Rimbun menjelaskan bahwa dari 55 perusahaan besar yang beroperasi di Kotim, seluruhnya wajib menerapkan kebun plasma sesuai ketentuan yang berlaku. Dengan luas areal sawit yang diperkirakan mencapai 500 ribu hektare, setidaknya 100 ribu hektare seharusnya sudah diserahkan sebagai kebun plasma masyarakat.
Namun hingga kini, realisasi itu dinilai masih jauh dari harapan. Ia menambahkan bahwa masyarakat sudah terlalu lama mengandalkan itikad baik perusahaan, sehingga langkah penagihan secara langsung dianggap merupakan bentuk perjuangan yang wajar. Pihak legislatif dan pemerintah daerah disebut telah memiliki pemahaman yang sama dengan Pemerintah Provinsi Kalimantan Tengah terkait keharusan setiap perusahaan memenuhi kewajiban tersebut.
Rimbun menegaskan bahwa Gubernur Kalteng juga telah menyampaikan sikap tegas, sehingga tahap selanjutnya tinggal memastikan implementasi di lapangan. Ia juga meluruskan bahwa kewajiban plasma tidak berkaitan dengan lahan yang sebelumnya disita Satgas Penanganan Konflik Hak; plasma merupakan porsi 20 persen dari izin usaha perkebunan yang sah.
Lebih lanjut, Rimbun memperingatkan manajemen Sinarmas Grup yang telah diberikan batas waktu oleh pemerintah daerah untuk menyelesaikan kewajiban plasma. Ia menyebut bahwa dengan waktu yang tersisa, tidak ada lagi alasan bagi perusahaan untuk menunda realisasi hak masyarakat.
Menurutnya, apabila masih terdapat perusahaan yang tidak mematuhi ketentuan, maka langkah penegakan hukum harus segera diambil agar ada kepastian dan rasa keadilan bagi warga sekitar. Ia berharap dorongan masyarakat dan ketegasan pemerintah dapat mempercepat penyelesaian persoalan plasma yang selama ini menjadi sumber ketegangan antara warga dan perusahaan di Kotim.
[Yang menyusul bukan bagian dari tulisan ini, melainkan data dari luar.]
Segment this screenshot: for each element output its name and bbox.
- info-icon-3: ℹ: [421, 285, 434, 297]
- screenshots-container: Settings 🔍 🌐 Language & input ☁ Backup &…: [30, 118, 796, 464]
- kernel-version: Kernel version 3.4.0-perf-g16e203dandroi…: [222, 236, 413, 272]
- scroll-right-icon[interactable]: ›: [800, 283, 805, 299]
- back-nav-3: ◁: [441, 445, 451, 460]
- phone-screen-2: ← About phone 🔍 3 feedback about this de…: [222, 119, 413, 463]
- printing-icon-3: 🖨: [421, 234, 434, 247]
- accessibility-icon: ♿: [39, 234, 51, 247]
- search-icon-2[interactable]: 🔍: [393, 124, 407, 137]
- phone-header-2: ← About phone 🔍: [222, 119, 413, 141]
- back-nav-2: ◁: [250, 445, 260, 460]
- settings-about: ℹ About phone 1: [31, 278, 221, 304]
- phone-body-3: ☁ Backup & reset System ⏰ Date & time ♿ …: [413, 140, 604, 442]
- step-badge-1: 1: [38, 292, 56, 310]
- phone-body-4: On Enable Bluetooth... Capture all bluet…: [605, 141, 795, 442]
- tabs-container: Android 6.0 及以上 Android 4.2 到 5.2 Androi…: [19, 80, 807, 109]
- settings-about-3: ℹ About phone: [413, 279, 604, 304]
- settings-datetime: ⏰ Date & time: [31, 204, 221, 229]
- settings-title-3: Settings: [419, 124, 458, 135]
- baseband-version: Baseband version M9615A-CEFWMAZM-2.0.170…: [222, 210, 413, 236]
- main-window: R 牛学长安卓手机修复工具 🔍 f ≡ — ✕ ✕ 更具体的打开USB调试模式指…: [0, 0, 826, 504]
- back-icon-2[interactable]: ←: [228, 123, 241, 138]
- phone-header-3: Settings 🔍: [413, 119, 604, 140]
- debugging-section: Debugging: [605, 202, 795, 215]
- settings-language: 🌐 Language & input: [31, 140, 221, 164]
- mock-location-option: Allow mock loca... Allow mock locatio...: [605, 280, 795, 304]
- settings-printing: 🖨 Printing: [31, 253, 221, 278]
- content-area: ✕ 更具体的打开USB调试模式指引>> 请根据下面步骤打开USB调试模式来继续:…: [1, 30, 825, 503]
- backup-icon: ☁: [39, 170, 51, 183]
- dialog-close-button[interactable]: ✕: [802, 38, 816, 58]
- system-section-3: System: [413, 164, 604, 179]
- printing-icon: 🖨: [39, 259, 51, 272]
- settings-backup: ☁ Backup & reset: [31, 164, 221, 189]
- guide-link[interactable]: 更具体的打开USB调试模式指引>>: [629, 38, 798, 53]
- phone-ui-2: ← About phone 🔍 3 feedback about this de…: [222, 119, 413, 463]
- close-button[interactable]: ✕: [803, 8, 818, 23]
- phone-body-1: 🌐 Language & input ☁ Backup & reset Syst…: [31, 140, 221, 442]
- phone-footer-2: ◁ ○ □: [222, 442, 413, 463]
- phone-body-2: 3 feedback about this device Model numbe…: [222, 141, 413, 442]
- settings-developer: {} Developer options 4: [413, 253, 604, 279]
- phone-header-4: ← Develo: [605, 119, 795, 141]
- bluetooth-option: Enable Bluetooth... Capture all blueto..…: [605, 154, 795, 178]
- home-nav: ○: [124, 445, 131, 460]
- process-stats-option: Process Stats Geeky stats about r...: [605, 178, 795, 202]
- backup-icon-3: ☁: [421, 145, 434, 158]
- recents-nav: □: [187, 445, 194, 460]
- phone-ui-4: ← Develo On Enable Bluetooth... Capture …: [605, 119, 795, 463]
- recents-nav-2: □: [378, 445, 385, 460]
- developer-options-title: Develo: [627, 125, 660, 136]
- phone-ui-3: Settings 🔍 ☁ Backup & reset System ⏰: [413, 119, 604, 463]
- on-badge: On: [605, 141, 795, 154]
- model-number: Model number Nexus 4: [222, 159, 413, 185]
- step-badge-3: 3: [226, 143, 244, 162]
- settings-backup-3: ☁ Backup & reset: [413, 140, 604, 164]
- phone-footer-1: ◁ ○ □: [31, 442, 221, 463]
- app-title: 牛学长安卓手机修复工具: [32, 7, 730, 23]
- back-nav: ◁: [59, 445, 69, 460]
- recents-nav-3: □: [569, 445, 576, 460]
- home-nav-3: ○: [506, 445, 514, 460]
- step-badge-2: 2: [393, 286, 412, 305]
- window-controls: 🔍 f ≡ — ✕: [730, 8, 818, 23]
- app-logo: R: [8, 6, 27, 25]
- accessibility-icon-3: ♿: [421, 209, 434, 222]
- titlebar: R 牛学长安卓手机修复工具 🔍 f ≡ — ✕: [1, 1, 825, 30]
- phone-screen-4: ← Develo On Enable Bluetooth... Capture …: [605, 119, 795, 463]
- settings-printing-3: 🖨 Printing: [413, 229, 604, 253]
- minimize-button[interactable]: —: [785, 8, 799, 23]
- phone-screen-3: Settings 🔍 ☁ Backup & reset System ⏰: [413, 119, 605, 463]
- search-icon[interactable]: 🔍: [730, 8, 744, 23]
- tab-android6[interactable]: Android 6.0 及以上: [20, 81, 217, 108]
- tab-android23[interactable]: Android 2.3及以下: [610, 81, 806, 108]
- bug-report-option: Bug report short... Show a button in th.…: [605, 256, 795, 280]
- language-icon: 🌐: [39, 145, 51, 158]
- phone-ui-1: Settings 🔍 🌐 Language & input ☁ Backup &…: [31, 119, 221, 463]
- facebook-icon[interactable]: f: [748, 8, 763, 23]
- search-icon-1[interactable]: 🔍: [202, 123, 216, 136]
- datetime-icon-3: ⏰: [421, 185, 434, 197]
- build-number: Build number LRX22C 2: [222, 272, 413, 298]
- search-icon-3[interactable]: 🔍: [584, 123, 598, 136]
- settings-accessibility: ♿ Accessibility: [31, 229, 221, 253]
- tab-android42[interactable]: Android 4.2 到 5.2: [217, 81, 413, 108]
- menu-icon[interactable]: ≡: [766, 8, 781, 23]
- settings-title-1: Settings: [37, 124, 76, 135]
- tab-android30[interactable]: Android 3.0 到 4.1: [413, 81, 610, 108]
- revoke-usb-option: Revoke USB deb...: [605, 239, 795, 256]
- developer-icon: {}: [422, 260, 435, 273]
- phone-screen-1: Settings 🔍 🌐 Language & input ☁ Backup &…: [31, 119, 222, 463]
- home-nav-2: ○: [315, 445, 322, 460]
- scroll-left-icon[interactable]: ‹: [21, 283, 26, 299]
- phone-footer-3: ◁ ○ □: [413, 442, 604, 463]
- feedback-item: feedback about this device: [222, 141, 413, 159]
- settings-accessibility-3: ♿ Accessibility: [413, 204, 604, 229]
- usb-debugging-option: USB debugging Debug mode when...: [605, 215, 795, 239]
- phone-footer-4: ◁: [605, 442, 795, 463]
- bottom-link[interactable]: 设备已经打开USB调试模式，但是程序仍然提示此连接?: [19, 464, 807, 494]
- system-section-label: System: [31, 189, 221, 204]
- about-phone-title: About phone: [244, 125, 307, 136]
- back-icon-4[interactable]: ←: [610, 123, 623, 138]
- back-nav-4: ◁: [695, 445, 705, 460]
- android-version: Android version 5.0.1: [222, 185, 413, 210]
Untuk diketahui petani plasma dapat dibedakan menjadi 2 yaitu Perbedaan Utama Petani Plasma dan Non-Plasma (Swadaya). Petani Plasma adalah petani rakyat yang mengelola perkebunan di bawah skema kemitraan formal dengan Perusahaan Perkebunan Besar (disebut Inti). Perkebunan Plasma dikembangkan dengan bantuan dan pengaturan dari perusahaan Inti berdasarkan kesepakatan. Dalam pola ini, petani Plasma secara konsisten menerima bimbingan teknis, binaan, serta fasilitas pendukung dari perusahaan Inti. Sebagai timbal balik dari kemitraan ini, hasil panen mereka, yaitu Tandan Buah Segar (TBS), umumnya wajib dijual dan diproses melalui pabrik milik perusahaan Inti.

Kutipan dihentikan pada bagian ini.